Community arts, community orchestra
Connecting with the community, part whatever-we’re-up-to-now: on Sunday I went to a concert by the McLean Orchestra that I thought did the job very well. Sylvia Alimena, who’s been music director of the orchestra for several years, has to be one of the busiest musicians in Washington, between the Eclipse Chamber Orchestra in Alexandria (their recent Naxos recording of overtures by Gassmann is the first, I believe, in a series), the McLean orchestra, Brass of Peace (a teaching/mentoring program for gifted high school students), and her 25-year tenure (and counting) with the National Symphony Orchestra. What she offered here was impressive no-nonsense conducting of an orchestra that played very respectably for her.
(read more after the jump)
The program was actually conceived for Valentine’s Day, and rescheduled due to the winter storms; it was a Romeo and Juliet concert that took the appropriate music by Tchaikovsky, Berlioz, and Prokofiev, excerpted it, and mingled it with snippets of the play performed by three actors standing Juliet-style on a balcony above the assembled players on the sanctuary/stage of the Oakcrest School in McLean. I expected this excerpting to bother me more than it did; it wasn’t the best way to hear the pieces as pieces, but it created a viable sense of narrative, and it was also informative to hear some of the music (especially the Tchaikovsky, which has its sugary moments) treated as film music, underlying words to give them emotional color. The only really jarring moment, to my ear, was the abrupt intrusion of Tchaikovsky into the Prokofiev on the second half; but for the most part I found it a legitimate exploration of a way to put a slightly different twist on the concert experience -- if not necessarily something you’d want to hear tried on a regular basis.
Another unexpected, and unintentional, factor was the acting: it was so bathetic that the music seemed more honest and direct than the texts, by comparison.

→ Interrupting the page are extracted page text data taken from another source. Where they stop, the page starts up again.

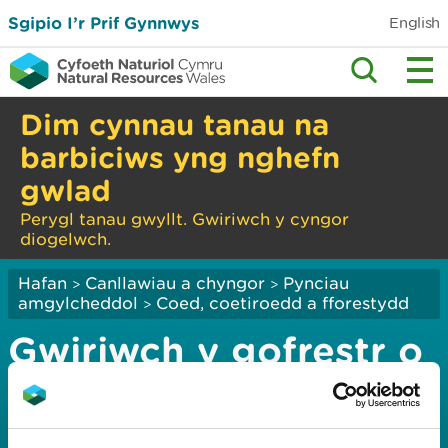
Sgipio I’r Prif Gynnwys
English
Dim cynnau tanau na
barbiciws yng nghefn
gwlad
Perygl tanau gwyllt. Gwiriwch y cyngor
diogelwch.
Hafan
Canllawiau a chyngor
Pynciau
>
>
amgylcheddol
Coed, coetiroedd a fforestydd
>
Gwiriwch y gofrestr o
gynlluniau rheoli
coedwigoedd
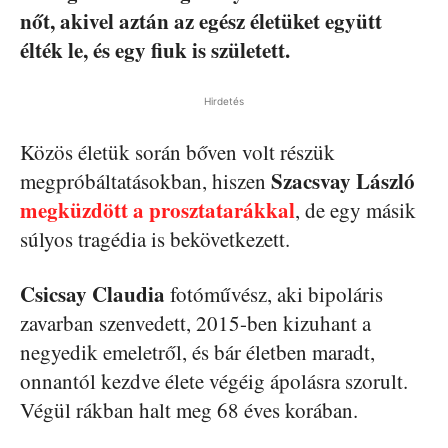
nőt, akivel aztán az egész életüket együtt
élték le, és egy fiuk is született.
Hirdetés
Közös életük során bőven volt részük
Szacsvay László
megpróbáltatásokban, hiszen
megküzdött a prosztatarákkal
, de egy másik
súlyos tragédia is bekövetkezett.
Csicsay Claudia
fotóművész, aki bipoláris
zavarban szenvedett, 2015-ben kizuhant a
negyedik emeletről, és bár életben maradt,
onnantól kezdve élete végéig ápolásra szorult.
Végül rákban halt meg 68 éves korában.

The three actors -- particularly the two playing Romeo and Juliet -- approached Shakespeare by means of heightened declamation, while the orchestra played with fire and guts. The McLean Orchestra is largely comprised of amateur or semiprofessional musicians; it can't offer the technical chops of highly trained professionals. But it did offer that often chimerical ideal of an amateur group: genuine love of music, and excitement about playing it. The Tchaikovsky's climaxes had a thrilling force that even top ensembles don't always demonstrate.
You could say this is what DIY music aspires to: that thrill of being part of something that is in so many ways bigger than yourself. You can get it in the audience; you can get it even more when you're actually playing yourself.
Of course, the focus of the performance is not the players, but the audience. And unfortunately, it's not completely realistic to say that strong musical performances are the best way to connect with your community: it isn't always enough. But it is true that you're not going to be able to connect without them, either. I don't know what Sunday's audience made of the experience; but its members certainly got their money's worth.